Red told him snappishly to just shut up, for God's sake. He was so darned smart, he ought to hang a medal on himself. Then, after a moment or two, she laughed and patted his cheek.
"Sorry, darling. You're right, of course. It's just that when a person wants something so much-"
"We both want it, and we're going to have it, too," Mitch said warmly. "Who knows? Houston is a good town. Maybe we'll make it right here."
"I'd be satisfied to just make a good chunk of it."
"I think perhaps we should be kind of preparing Sam for the good news," Mitch went on, giving things a good push while they were going his way. "Maybe we should drop a hint or two that you're not really his aunt, that you were a distant relative, say, who was adopted by my family."

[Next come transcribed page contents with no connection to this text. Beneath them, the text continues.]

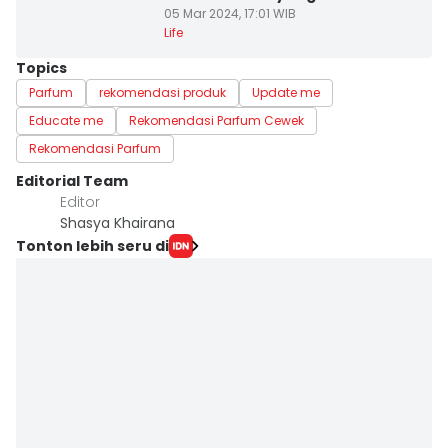
05 Mar 2024, 17:01 WIB
Life
Topics
Parfum
rekomendasi produk
Update me
Educate me
Rekomendasi Parfum Cewek
Rekomendasi Parfum
Editorial Team
Editor
Shasya Khairana
Tonton lebih seru di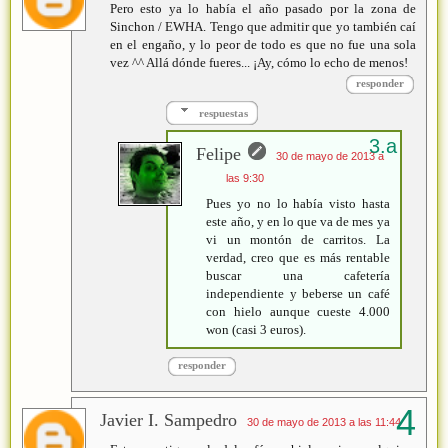
Pero esto ya lo había el año pasado por la zona de
Sinchon / EWHA. Tengo que admitir que yo también caí
en el engaño, y lo peor de todo es que no fue una sola
vez ^^ Allá dónde fueres... ¡Ay, cómo lo echo de menos!
responder
respuestas
Felipe
30 de mayo de 2013 a
las 9:30
Pues yo no lo había visto hasta
este año, y en lo que va de mes ya
vi un montón de carritos. La
verdad, creo que es más rentable
buscar una cafetería
independiente y beberse un café
con hielo aunque cueste 4.000
won (casi 3 euros).
responder
Javier I. Sampedro
30 de mayo de 2013 a las 11:44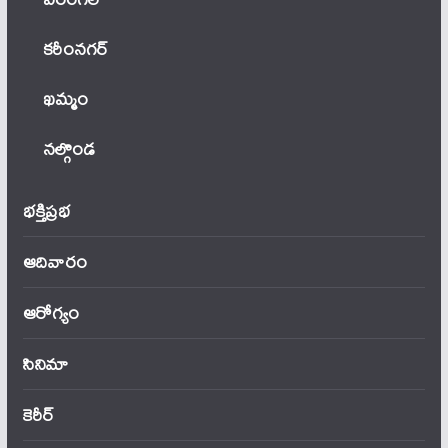
కరీంనగర్
ఖ‌మ్మం
నల్గొండ
భక్తిప్రభ
ఆదివారం
ఆరోగ్యం
సినిమా
కెరీర్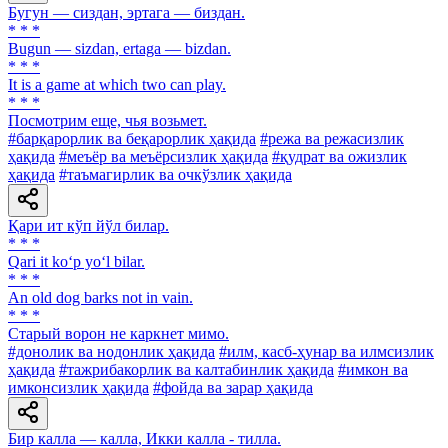
Бугун — сиздан, эртага — биздан.
* * *
Bugun — sizdan, ertaga — bizdan.
* * *
It is a game at which two can play.
* * *
Посмотрим еще, чья возьмет.
#барқарорлик ва беқарорлик ҳақида
#режа ва режасизлик
ҳақида
#меъёр ва меъёрсизлик ҳақида
#қудрат ва ожизлик
ҳақида
#таъмагирлик ва очкўзлик ҳақида
Қари ит кўп йўл билар.
* * *
Qari it ko‘p yo‘l bilar.
* * *
An old dog barks not in vain.
* * *
Старый ворон не каркнет мимо.
#донолик ва нодонлик ҳақида
#илм, касб-ҳунар ва илмсизлик
ҳақида
#тажрибакорлик ва калтабинлик ҳақида
#имкон ва
имконсизлик ҳақида
#фойда ва зарар ҳақида
Бир калла — калла, Икки калла - тилла.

Red said that she guessed they probably should do that. It might be kind of a shock to Sam to tell him abruptly that they were married.
"I know, Mitch!" She turned to him, eyes shining. "We'll have him come to the wedding! He can be the best man!"
"Wonderful," Mitch said, basking in her happiness, hating himself for his deceit. "I can hardly wait, honey."
They reached their apartment early in the evening. Despite his near exhaustion, he again slept badly. The following forenoon, on the grounds of having to see his tax accountant, he drove into the downtown business district.
At the bank, he found he had guessed right about the amount in his safe-deposit box. It contained only three thousand dollars. Three thousand out of the approximate one hundred and twenty-five thousand that it should have held. He took the six five-hundred-dollar bills, bought an equivalent amount of cashier's checks and mailed them to Teddy.
It had been more than a month since he last sent her money. But he had pointed out at the time that he was sending a considerably larger amount than her regular exorbitant stipend, and that it would have to do her for at least six weeks. He had hoped in this way to get her off his mental back for a while, to free himself of the constant fear and danger of being late with a payment, and what invariably happened if be was late. Now, he knew he had made a colossal blunder.
Teddy had cracked down on Sam, anyway. Without warning, she had thus notified her husband that the payments had gone up. He had proved that he could pay a larger amount, so henceforth he would have to go on doing it.